Volkswagen envisage de convertir une usine allemande à la défense antimissile

  • Volkswagen pourrait reconvertir une usine pour produire des composants de l'Iron Dome.
  • Cette mesure vise à préserver des emplois face au ralentissement du secteur automobile.
  • La demande en matériel de défense augmente alors que l'Europe accroît ses dépenses militaires.

Volkswagen est en discussions avec Rafael Advanced Defence Systems au sujet d'un éventuel accord visant à convertir l'une de ses usines allemandes pour produire des composants de défense antimissile, a rapporté le Financial Times, citant des personnes proches des échanges.

Le partenariat proposé consisterait à reconvertir l'usine d'Osnabrück de Volkswagen en Basse‑Saxe pour fabriquer des pièces du système de défense aérienne Iron Dome d'Israël, selon le reportage.

Si l'accord se concrétise, il marquerait un tournant pour le secteur automobile européen, où les entreprises font face à une rentabilité en baisse, à une concurrence chinoise accrue et à une transition vers les véhicules électriques plus lente que prévu.

Plan visant à préserver les emplois

L'usine d'Osnabrück, qui emploie environ 2 300 salariés, a été menacée de fermeture dans le cadre de la restructuration des activités de Volkswagen.

Les deux entreprises visent à préserver l'ensemble des emplois sur le site et à les développer potentiellement, selon le Financial Times.

Une personne proche des discussions a déclaré à la publication que l'objectif était « sauver tout le monde, peut‑être même se développer », en précisant toutefois que les salariés décideraient en dernière instance s'ils participaient à une production liée à la défense.

Le gouvernement allemand soutient également la proposition, selon le reportage.

Ce que produirait l'usine

Dans le cadre du projet, l'usine d'Osnabrück fabriquerait des composants clés du système Iron Dome, notamment des camions lourds destinés au transport des missiles, des lanceurs et des groupes électrogènes.

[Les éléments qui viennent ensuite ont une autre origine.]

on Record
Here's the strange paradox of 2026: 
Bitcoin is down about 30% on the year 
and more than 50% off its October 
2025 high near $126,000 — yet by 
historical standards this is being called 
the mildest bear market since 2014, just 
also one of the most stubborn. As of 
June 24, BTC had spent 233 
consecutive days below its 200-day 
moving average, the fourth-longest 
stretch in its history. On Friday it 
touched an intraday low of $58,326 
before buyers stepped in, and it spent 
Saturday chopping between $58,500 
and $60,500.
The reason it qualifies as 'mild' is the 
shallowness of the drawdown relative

L'usine ne produirait pas les missiles eux‑mêmes. Rafael devrait en revanche installer une unité distincte en Allemagne dédiée à la production de missiles, indique le reportage.

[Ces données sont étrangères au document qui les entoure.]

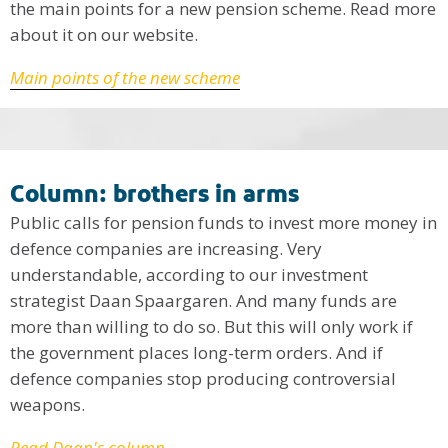
the main points for a new pension scheme. Read more
about it on our website.
Main points of the new scheme
Column: brothers in arms
Public calls for pension funds to invest more money in
defence companies are increasing. Very
understandable, according to our investment
strategist Daan Spaargaren. And many funds are
more than willing to do so. But this will only work if
the government places long-term orders. And if
defence companies stop producing controversial
weapons.
Read Daan's column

La transition devrait nécessiter peu d'investissements supplémentaires, les capacités de fabrication existantes étant adaptables à la production de défense.

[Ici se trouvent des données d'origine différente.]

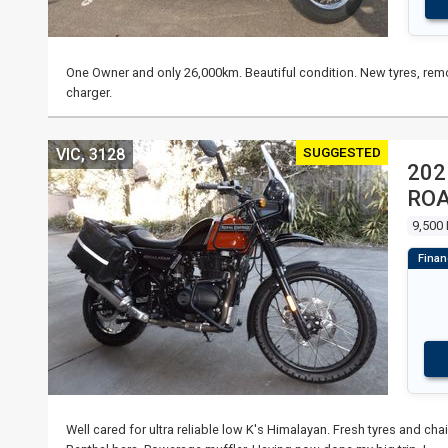
One Owner and only 26,000km. Beautiful condition. New tyres, remo
charger.
SUGGESTED
VIC, 3128
202
RO
9,500
Well cared for ultra reliable low K's Himalayan. Fresh tyres and ch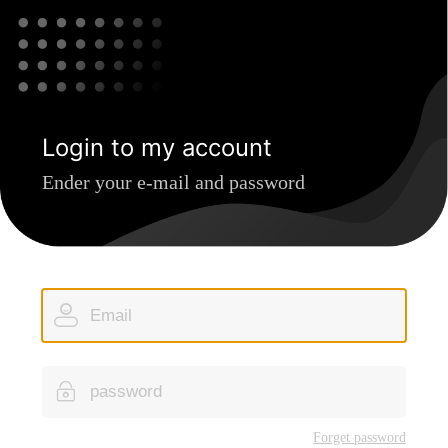
Login to my account
Ender your e-mail and password
Forget password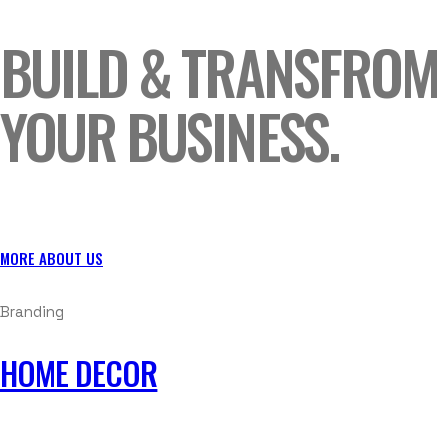
BUILD & TRANSFROM
YOUR BUSINESS.
MORE ABOUT US
Branding
HOME DECOR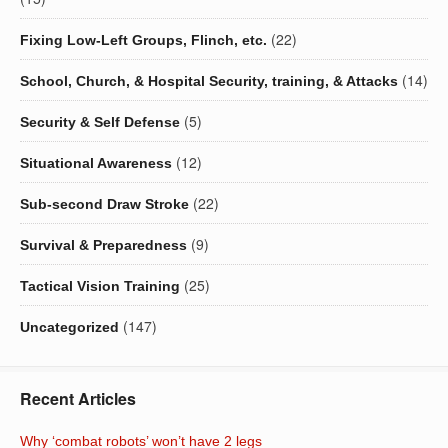
(22)
Fixing Low-Left Groups, Flinch, etc.
(14)
School, Church, & Hospital Security, training, & Attacks
(5)
Security & Self Defense
(12)
Situational Awareness
(22)
Sub-second Draw Stroke
(9)
Survival & Preparedness
(25)
Tactical Vision Training
(147)
Uncategorized
Recent Articles
Why ‘combat robots’ won’t have 2 legs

La production pourrait commencer dans un délai de 12 à 18 mois, sous réserve de l'accord des salariés, selon le Financial Times.

Le concept repose sur la combinaison d'une technologie de défense israélienne éprouvée et de la capacité industrielle allemande pour accélérer le déploiement de systèmes de défense aérienne.

Le réarmement européen stimule la demande

Ces discussions interviennent alors que les gouvernements européens augmentent leurs dépenses de défense en réponse à des tensions géopolitiques accrues, notamment après l'invasion de l'Ukraine par la Russie.

L'Allemagne prévoit de dépenser plus de 500 milliards d'euros pour la défense d'ici la fin de la décennie, la défense aérienne étant identifiée comme une priorité clé.

Rafael vise des clients européens pour le système Iron Dome, l'Allemagne étant perçue comme une base de production stratégique en raison de son soutien politique à Israël et de sa capacité industrielle, poursuit le reportage.

Volkswagen est déjà exposé de manière limitée à la production de matériel de défense via une coentreprise entre sa filiale MAN et Rheinmetall, qui produit des camions militaires.

Toutefois, un rôle direct dans la production de défense antimissile représenterait pour le groupe un retour plus conséquent à la fabrication de matériel de défense.

Si Israël attribue à l'Iron Dome l'interception de plus de 90 % des roquettes entrantes, certains experts ont remis en question son adéquation aux besoins de défense européens, compte tenu de sa portée relativement courte d'environ 70 kilomètres et de son usage principal contre des menaces à courte portée.

Un changement plus large dans l'industrie

Le partenariat potentiel illustre un changement plus large chez les fabricants européens cherchant à utiliser des capacités industrielles excédentaires pour la production de défense.

Volkswagen étudie des options pour l'usine d'Osnabrück dans le cadre d'un plan d'économies convenu en 2024, selon lequel la production de véhicules sur le site doit cesser l'année prochaine.

Le groupe s'attend également à ce qu'environ 35 000 salariés quittent l'entreprise d'ici 2030, bien que ces départs devraient être volontaires.